- Ostrožno Location in Slovenia
- Coordinates: 46°15′06″N 15°14′45″E﻿ / ﻿46.25167°N 15.24583°E
- Country: Slovenia
- Traditional region: Styria
- Statistical region: Savinja
- Municipality: Celje
- Elevation: 250 m (820 ft)

= Ostrožno, Celje =

Ostrožno (/sl/; Forstwald or Ostroschno) is a former settlement in the City Municipality of Celje in northeastern Slovenia. It is now part of the city of Celje. The area is part of the traditional region of Styria. The municipality is now included in the Savinja Statistical Region.

==Geography==
Ostrožno is a scattered settlement northwest of the city center of Celje; most of the settlement is on a plain and part of it extends into rolling terrain to the north. The regulated course of Koprivnica Creek turns to the west at Ostrožno and flows south of the settlement. It is bordered by Babno to the southwest, Ložnica pri Celju to the south, and Lopata to the north. The soil has a high loam and clay content.

==Name==
The name Ostrožno, like related names (e.g., Ostrog and Ostrožno Brdo), is derived from the common noun ostrog 'settlement surround by a palisade', referring to the configuration of the settlement in the past.

==History==
Under the Counts of Celje in the 14th and 15th centuries, Ostrožno was part of the feudal forest extending to Celje.
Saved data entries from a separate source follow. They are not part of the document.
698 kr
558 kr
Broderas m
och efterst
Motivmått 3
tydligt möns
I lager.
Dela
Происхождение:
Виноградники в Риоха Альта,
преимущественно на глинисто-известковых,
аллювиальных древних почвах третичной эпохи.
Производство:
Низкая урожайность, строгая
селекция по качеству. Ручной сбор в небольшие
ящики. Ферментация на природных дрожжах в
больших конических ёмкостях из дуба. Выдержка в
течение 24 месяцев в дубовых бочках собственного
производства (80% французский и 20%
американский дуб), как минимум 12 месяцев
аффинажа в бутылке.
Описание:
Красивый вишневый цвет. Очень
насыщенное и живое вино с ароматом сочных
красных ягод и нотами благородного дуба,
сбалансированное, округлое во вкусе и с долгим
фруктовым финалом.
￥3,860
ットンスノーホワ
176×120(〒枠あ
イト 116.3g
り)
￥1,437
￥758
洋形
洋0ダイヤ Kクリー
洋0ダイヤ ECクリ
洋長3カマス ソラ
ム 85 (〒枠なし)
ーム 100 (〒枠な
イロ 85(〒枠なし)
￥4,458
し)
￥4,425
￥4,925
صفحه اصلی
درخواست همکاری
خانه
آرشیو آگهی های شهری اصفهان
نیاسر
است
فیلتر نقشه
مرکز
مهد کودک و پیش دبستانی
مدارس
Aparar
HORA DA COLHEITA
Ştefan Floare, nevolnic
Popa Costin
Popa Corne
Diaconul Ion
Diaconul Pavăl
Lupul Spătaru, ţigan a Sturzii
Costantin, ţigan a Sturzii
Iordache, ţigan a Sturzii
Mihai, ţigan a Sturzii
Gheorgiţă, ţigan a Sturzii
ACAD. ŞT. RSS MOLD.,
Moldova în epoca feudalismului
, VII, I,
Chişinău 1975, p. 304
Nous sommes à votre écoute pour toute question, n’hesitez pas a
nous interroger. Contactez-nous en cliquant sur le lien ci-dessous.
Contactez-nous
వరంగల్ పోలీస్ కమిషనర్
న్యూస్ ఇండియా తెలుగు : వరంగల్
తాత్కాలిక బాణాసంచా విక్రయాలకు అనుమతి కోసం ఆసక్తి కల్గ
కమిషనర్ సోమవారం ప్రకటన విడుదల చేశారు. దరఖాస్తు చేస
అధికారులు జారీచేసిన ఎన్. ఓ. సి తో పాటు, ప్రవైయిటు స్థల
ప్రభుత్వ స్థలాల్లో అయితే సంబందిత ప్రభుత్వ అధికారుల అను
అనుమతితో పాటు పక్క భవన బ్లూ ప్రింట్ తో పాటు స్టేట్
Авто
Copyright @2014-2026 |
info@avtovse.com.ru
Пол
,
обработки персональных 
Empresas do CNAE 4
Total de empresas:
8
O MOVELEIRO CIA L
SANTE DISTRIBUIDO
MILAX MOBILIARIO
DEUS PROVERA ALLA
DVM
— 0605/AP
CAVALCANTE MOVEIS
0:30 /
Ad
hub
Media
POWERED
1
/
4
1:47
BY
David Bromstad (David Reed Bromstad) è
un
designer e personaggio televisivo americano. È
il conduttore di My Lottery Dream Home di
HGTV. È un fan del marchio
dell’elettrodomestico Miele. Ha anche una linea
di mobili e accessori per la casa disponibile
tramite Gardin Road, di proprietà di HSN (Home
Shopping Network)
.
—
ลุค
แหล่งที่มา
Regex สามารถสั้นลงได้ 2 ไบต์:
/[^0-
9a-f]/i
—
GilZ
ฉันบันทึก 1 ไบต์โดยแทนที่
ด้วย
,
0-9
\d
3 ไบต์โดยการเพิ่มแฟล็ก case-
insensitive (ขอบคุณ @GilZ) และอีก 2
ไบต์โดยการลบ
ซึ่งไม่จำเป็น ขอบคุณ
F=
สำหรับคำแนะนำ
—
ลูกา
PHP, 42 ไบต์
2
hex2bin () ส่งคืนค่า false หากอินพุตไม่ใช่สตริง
In the mid-18th century, excavations on Ostrožno Hill revealed medieval walls. Farming activity did not start in the village until the 18th century, and agriculture intensified after 1842, when the old feudal estate was divided.
Clay deposits in Ostrožno were exploited for brickmaking in the nineteenth century, when brick kilns were active for several decades.

During the Second World War, members of the Vedenik family in the village were shot or sent to a concentration camp, where they died. This is now commemorated by a plaque at house no. 79 in the village. On September 18, 1952 Josip Broz Tito delivered a speech in a meadow at Ostrožno; in preparation for this event, high-quality road connections were built to the village.

Ostrožno was annexed by Celje in 1982, ending its existence as an independent settlement.